GovTech東京のように、まちづくり分野においても技術系人材の確保に向けた支援制度を(早期に)創設すべきと考えますが、都の見解を伺います。

A(東京都技監)
○歴史や文化など個性を生かしたまちづくりや安全・安心な都市の実現のため、地域のまちづくりを担う地元自治体の技術職員の確保は重要。
○このため、採用難等により不足するまちづくり人材の柔軟な確保に向け、地元自治体を支援する人材バンク機能を新たに都市づくり公社に設ける。
○今後、地域の実情も踏まえ他の政策連携団体等の取組を参考にしながら令和8年度中
の制度構築を目指す
○こうした取組により、地域におけるまちづくりを促進し、成長と成熟が両立した首都
東京を実現していく。

警視庁・消防庁の人材確保

 また、警察・消防の分野においても、特殊詐欺対策や防犯、火災、クマ対策など役割が増している中、人手不足は深刻であり、私たちは、来年度予算の重点要望において、警察・消防人材に対する奨学金返還支援を提案しました。奨学金返還支援は、若者が経済的な不安なく警察・消防の職務に挑戦できる環境を整えることで、将来にわたり都民の安全・安心を支える人材を安定的に確保し、深刻化する警察・消防分野の人材不足への有効な対策となることが期待されます。

すべての都民が安心して暮らせるよう、都の人材確保と東京を支える人材の処遇改善に向けた支援を充実すべきと考えますが、知事の見解を伺います。

A(知事)
○都市の活力の源泉は人である。少子高齢化が進み、人手不足が深刻化する中、東京の持続可能性を支える意欲に溢れた若者を全力で応援したい。
○こうした思いのもと、今年度から、未来を担う子供たちを育てる都内の教員や、都市の強靭化に携わる技術系の公務員を対象に、奨学金返還支援を開始。
○さらに、来年度からは、首都東京の治安維持や強靭化を支える警察人材、消防人材を対象とした支援を新たに実施。
○これらの取組を通じ、若者の経済的負担の軽減を図りつつ、東京の将来を支 える人材を確保することで、人が輝く持続可能な東京を実現。

相談業務支援システム(仮)の構築

 近年、ストーカーやDV、近隣トラブルなど、警察に寄せられる生活安全に関する相談は多様化・複雑化しており、都民の不安が顕在化する中で、警察の初動対応の重要性は一層高まっております。一方、限られた警察職員でこうした相談に的確に対応していくためには、属人的な対応に頼るのではなく、効率的かつ正確な相談処理体制の構築が不可欠であります。加えて、相談に訪れる市民の中には、後のトラブル防止や関係機関への説明のため、相談時の事実関係について客観的かつ正確な記録を求める声も少なくありません。
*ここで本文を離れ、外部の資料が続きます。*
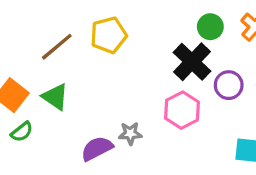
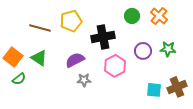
brown line: (57, 47) -> (40, 28), turned 55
black cross: (192, 62) -> (103, 37), moved, turned 35
purple semicircle: (97, 148) -> (75, 60), moved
警視庁として、増加・多様化する相談事案に対し、限られた人員で都民一人ひとりに寄り添った対応を維持するため、効率的かつ正確な運用が必要であると考えますが、警視総監の見解を伺います。

A(警視総監)
○相談事案への対応についてでありますが、警察に寄せられる相談には、ストーカーシ DVや近隣トラブルなど、様々なものがあり、中には事態が急展開して重大事件に発展するおそれがあるものもみられるところです。このため、警視庁では、一つ一つの事案について、関係者の安全確保を最優先に、都民に寄り添った丁寧な対応に努めており、初期の段階から本部と警察署が緊密に連携し、関係行政機関等と情報共有を行うなど、組織的な対処を徹底することにより、迅速・的確に対応しているところです。
○また、相談記録の正確性を向上させることのほか、組織的な情報共有や対応の一層の迅速化・効率化も重要と考えており令和8年度から、相談受理時の音声を自動で文字化し、 生成A.I が要約する機能等を備えたシステムの構築を進めることとしております。
○当庁といたしましては、都民の安全確保を最優先に、相談者の思いに親身に寄り添った丁寧な対応を基本としながら、先端技術等も活用し相談業務の高度化を図ることで、都民の皆様の安全・安心を確保してまいります。

 以上、令和8年度予算案について、とりわけ私たちが重点的に要望した事項を中心に質問を行いました。今後も都民ファーストの観点から、ファクトに基づいた建設的な政策提言を続けていくことをお誓い申し上げ、質問を終わります。